Another outside endeavor connects straight to his core. Nantz father’s endured a long bout with Alzheimer’s, and the broadcaster’s other signature phrase, “Hello, friends,” was a way to connect with his father while he was suffering.
After Jim Jr. died in 2008, Nantz wanted to do more to prevent other people from experiencing the same pain and heartbreak. In 2011, he opened the Alzheimer center in Houston.
“It really puts everything in perspective for us,” says Courtney. “It most definitely makes us fuller people. We really feel like we’re helping to change lives with the Alzheimer’s research.”
With Nantz’s whirlwind schedule, the one activity virtually eliminated from his life is playing golf. He plays once every three months, he says, if that often. While he lives just steps away from Pebble Beach, he spends more time walking the course with Courtney than playing it.
Ultimately, though, it is about time. Nantz would rather focus on other things, such as preparing for a telecast. He insists he loves doing the research to call a game or a tournament. The process gets even more intense for the Masters. And when it ends on that second Sunday of April, he almost immediately begins thinking about next year.

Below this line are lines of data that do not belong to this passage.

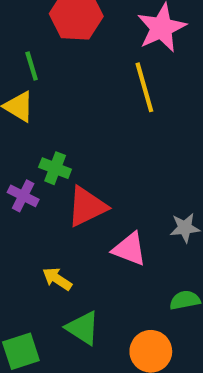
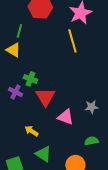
green line: (32, 66) -> (19, 31), turned 32
red triangle: (87, 207) -> (45, 97), turned -35

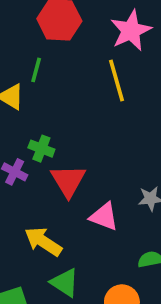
green line: (19, 31) -> (36, 70), moved
yellow arrow: (31, 131) -> (43, 242), size x1.5

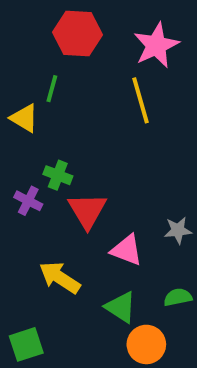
green triangle: (65, 283) -> (121, 307), moved

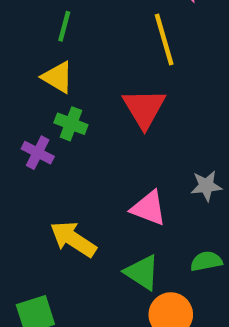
yellow triangle: (24, 118) -> (58, 77), moved
red triangle: (87, 211) -> (144, 108), moved

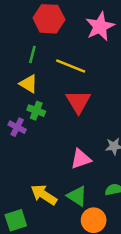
yellow line: (164, 39) -> (71, 66), moved, turned -52
pink triangle: (149, 208) -> (81, 159), turned -40
yellow arrow: (73, 239) -> (44, 195), moved

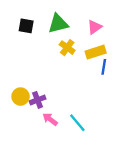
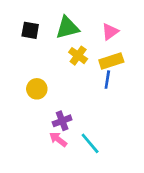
blue line: (104, 67) -> (107, 80), moved
yellow circle: (21, 97) -> (37, 89), moved
purple cross: (38, 100) -> (62, 121), moved

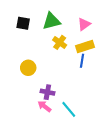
purple cross: (62, 121) -> (47, 92), turned 32

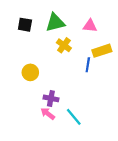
pink triangle: (84, 24) -> (90, 26), turned 40
yellow rectangle: (85, 46) -> (102, 51), moved

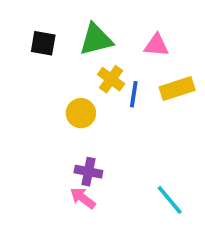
blue line: (88, 65) -> (134, 94), moved
yellow circle: (30, 72) -> (81, 113), moved
cyan line: (74, 117) -> (170, 200), moved

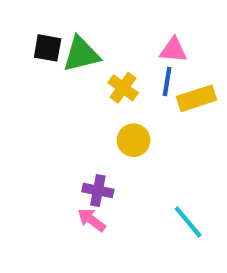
green triangle: (96, 39) -> (81, 54), moved
blue line: (134, 94) -> (167, 81), moved
yellow circle: (81, 113) -> (134, 140), moved

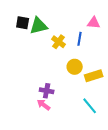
pink triangle: (173, 50) -> (94, 23), moved
yellow rectangle: (196, 98) -> (94, 76), moved
yellow circle: (134, 140) -> (75, 67), moved

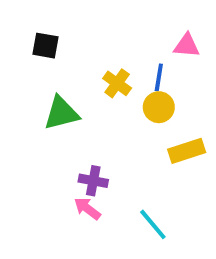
green triangle: (39, 26) -> (61, 113), moved
yellow circle: (75, 67) -> (159, 107), moved
cyan line: (90, 106) -> (153, 224), moved

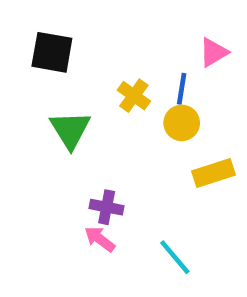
black square: (46, 46) -> (52, 52), size x1.4
pink triangle: (187, 46) -> (214, 52), turned -36
green triangle: (61, 113) -> (70, 130), turned -48

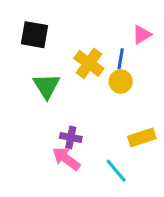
yellow cross: (134, 96) -> (89, 63), size x1.4
yellow rectangle: (214, 173) -> (142, 137), moved
pink arrow: (100, 239) -> (66, 159), size x1.4

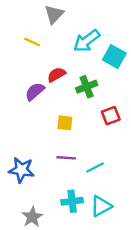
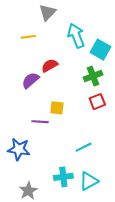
cyan arrow: (87, 41) -> (76, 36), turned 105
yellow line: (32, 42) -> (28, 37), turned -32
green cross: (87, 87) -> (93, 76), moved
purple line: (66, 158) -> (40, 122), moved

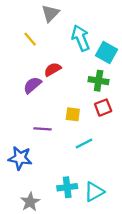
yellow line: (28, 37) -> (30, 39), turned 56
green cross: (93, 76) -> (99, 81), turned 30
yellow square: (57, 108) -> (73, 114), moved
cyan line: (83, 147) -> (84, 143), moved

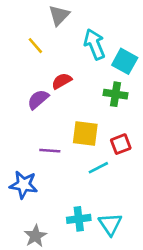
red square: (103, 108) -> (121, 144), moved
yellow square: (73, 114) -> (85, 134), size x1.5
cyan triangle: (94, 192) -> (110, 224), turned -35

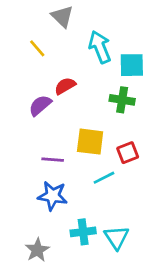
gray triangle: (59, 15) -> (62, 16), turned -30
cyan square: (125, 61) -> (132, 65), turned -30
blue star: (24, 185) -> (53, 196), moved

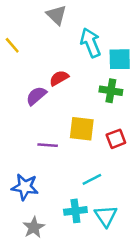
yellow line: (37, 48) -> (12, 45), moved
cyan line: (104, 178) -> (92, 179), moved
blue star: (53, 196) -> (25, 187), moved

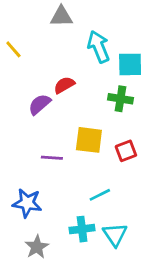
gray triangle: (56, 15) -> (61, 16), turned -45

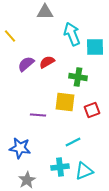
green cross: (120, 99) -> (78, 77), moved
purple semicircle: (40, 104) -> (26, 64), moved
cyan triangle: (115, 235) -> (84, 171), turned 42

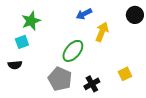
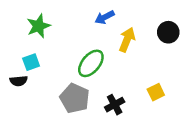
black circle: (135, 15) -> (168, 32), moved
cyan square: (22, 42) -> (31, 62), moved

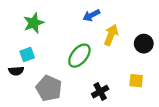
black circle: (168, 32) -> (144, 44), moved
yellow square: (156, 92) -> (136, 81), turned 32
gray pentagon: (75, 98) -> (49, 88), moved

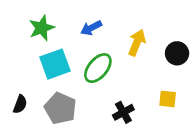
blue arrow: (91, 15) -> (91, 28), moved
cyan square: (27, 55) -> (55, 64), moved, size x1.6
black semicircle: (16, 71) -> (20, 104), moved, turned -64

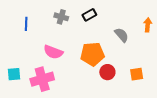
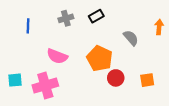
gray cross: (61, 17) -> (66, 18), turned -32
orange pentagon: (92, 54) -> (99, 58), turned 30

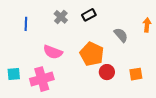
gray cross: (66, 18) -> (61, 17), turned -32

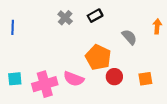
blue line: (26, 24) -> (13, 27), moved
pink semicircle: (53, 52) -> (74, 79), moved

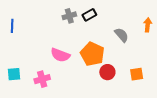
gray cross: (65, 18) -> (69, 16), moved, turned 32
pink semicircle: (74, 79) -> (60, 55), moved
pink cross: (45, 84) -> (42, 79), size x0.7

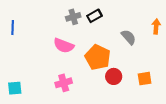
pink semicircle: (60, 55) -> (64, 46), moved
cyan square: (14, 74) -> (15, 88), moved
pink cross: (42, 79) -> (64, 83), moved

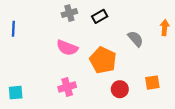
gray cross: (73, 17) -> (69, 13), moved
red circle: (114, 76) -> (120, 89), moved

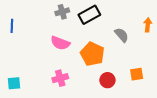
black rectangle: (100, 16) -> (89, 15), size x1.5

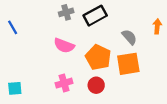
blue line: (12, 26) -> (13, 27), turned -32
orange square: (137, 74) -> (128, 64), moved, size x1.6
red circle: (107, 80) -> (96, 85), moved

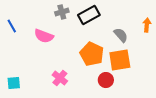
pink semicircle: (64, 46) -> (44, 36), moved
pink cross: (64, 83) -> (60, 78), turned -35
red circle: (96, 85) -> (106, 80), moved

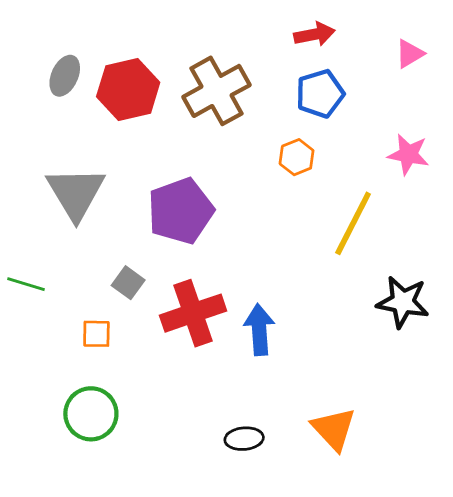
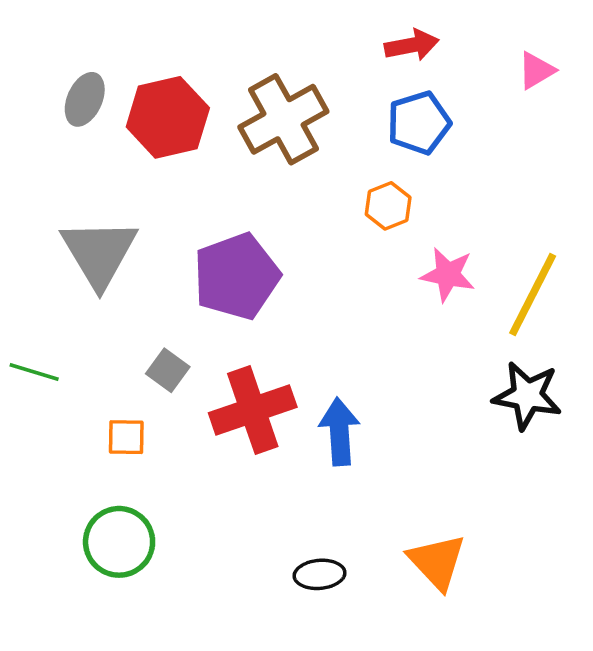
pink star: (408, 154) -> (448, 275), moved
yellow line: (353, 223) -> (533, 294), moved

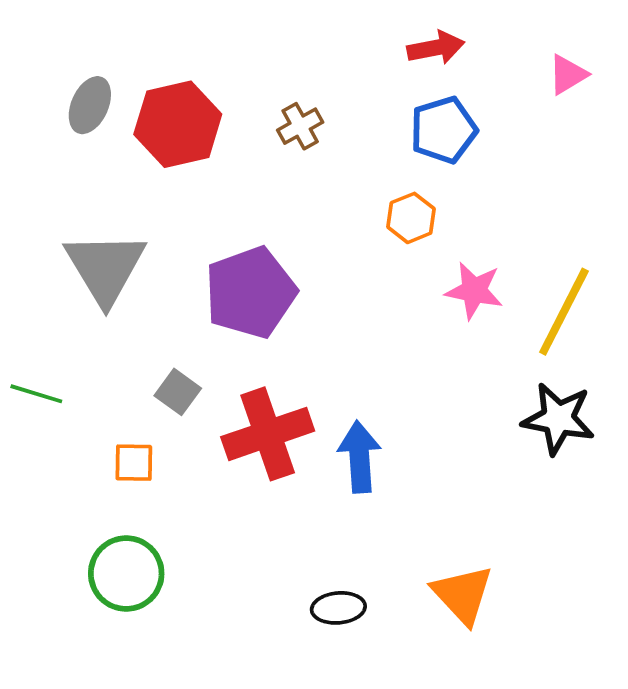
brown cross: (283, 119) -> (300, 126), size x0.5

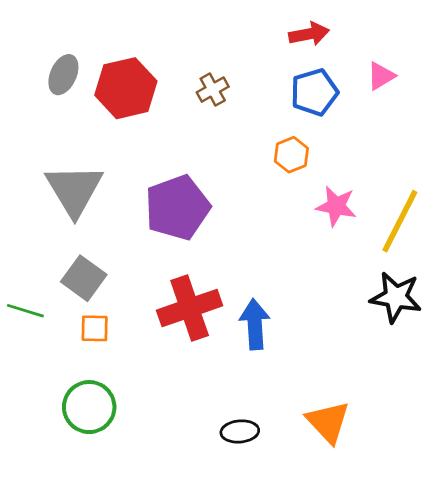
pink triangle: (568, 75) -> (381, 76), moved
gray square: (178, 392) -> (84, 278), moved, size x1.4
green line: (36, 394) -> (25, 311), moved

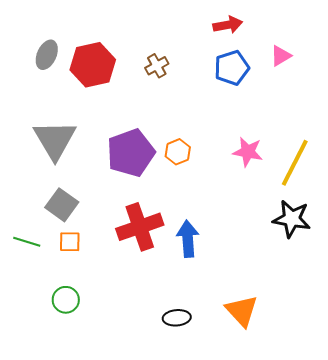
orange hexagon: (291, 155) -> (178, 152), moved
green line: (25, 311) -> (27, 242), moved
green circle: (89, 407) -> (66, 300), size x0.7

This year’s tournament will be number 29 on his way to 50. Yet he allows that maybe he won’t do his final signoff on April 8, 2035. There could be a change to the script.
Last year, Nantz made a speech in which he spoke about his grand plan. In the audience was one of his heroes, Jack Whitaker, who covered a few Masters of his own.
“We were having a drink after the event,” Nantz recalls, “and he said, out of the blue, ‘You know, I think you might want to amend your way of thinking about 50 Masters and do 51.’ I said, ‘Why is that, Mr. Whitaker?’ He said, ‘Because if you look it up, your 51st Masters would be the 100th Masters played. You need to be there for that one.’ So maybe it’s 50 plus 1.”
The second Sunday of April 2036 is the 13th. You can bet Jim Nantz already knows that.
Ed Sherman is a Chicago-based golf writer.